## Page images and extracted text:
- - - - - - -
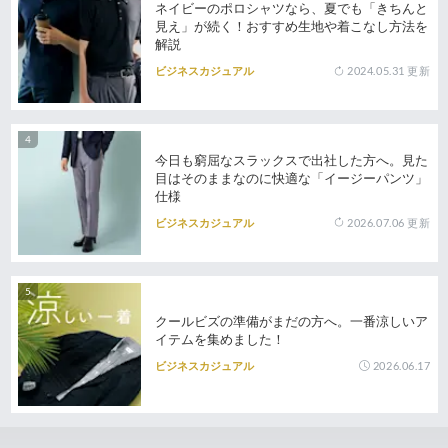
ネイビーのポロシャツなら、夏でも「きちんと
見え」が続く！おすすめ生地や着こなし方法を
解説
2024.05.31
更新
ビジネスカジュアル
今日も窮屈なスラックスで出社した方へ。見た
目はそのままなのに快適な「イージーパンツ」
仕様
2026.07.06
更新
ビジネスカジュアル
クールビズの準備がまだの方へ。一番涼しいア
イテムを集めました！
2026.06.17
ビジネスカジュアル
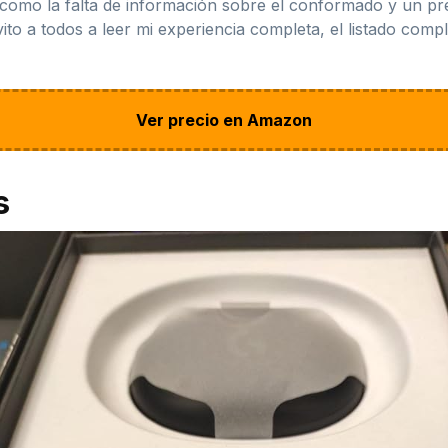
 como la falta de información sobre el conformado y un pre
ito a todos a leer mi experiencia completa, el listado compl
Ver precio en Amazon
s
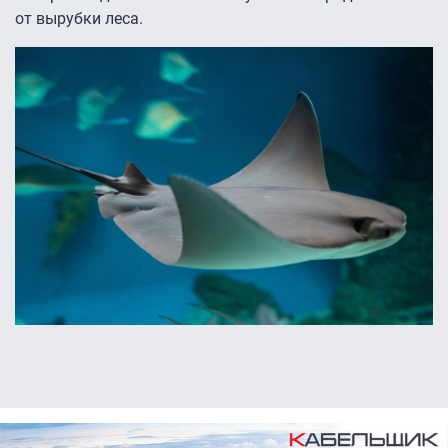
от вырубки леса.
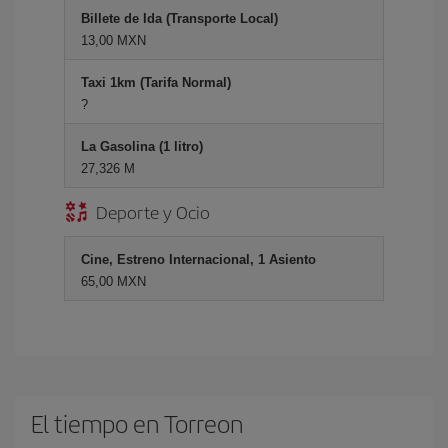
Billete de Ida (Transporte Local)
13,00 MXN
Taxi 1km (Tarifa Normal)
?
La Gasolina (1 litro)
27,326 M
Deporte y Ocio
Cine, Estreno Internacional, 1 Asiento
65,00 MXN
El tiempo en Torreon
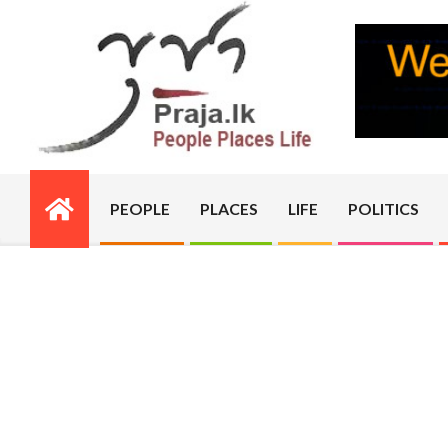
Skip
to
content
PRAJA.LK
PEOPLE
PLACES
LIFE
POLITICS
Primary
Navigation
Menu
- - - - - - -
## PROMPT:
Please retype only the lines from the line that holds "Deporte y Ocio" through the end of the records, exactly as they stand, and drop every picture.

## EXERCISE RESULT:
Deporte y Ocio
Cine, Estreno Internacional, 1 Asiento
65,00 MXN
El tiempo en Torreon
Skip
to
content
PRAJA.LK
PEOPLE
PLACES
LIFE
POLITICS
Primary
Navigation
Menu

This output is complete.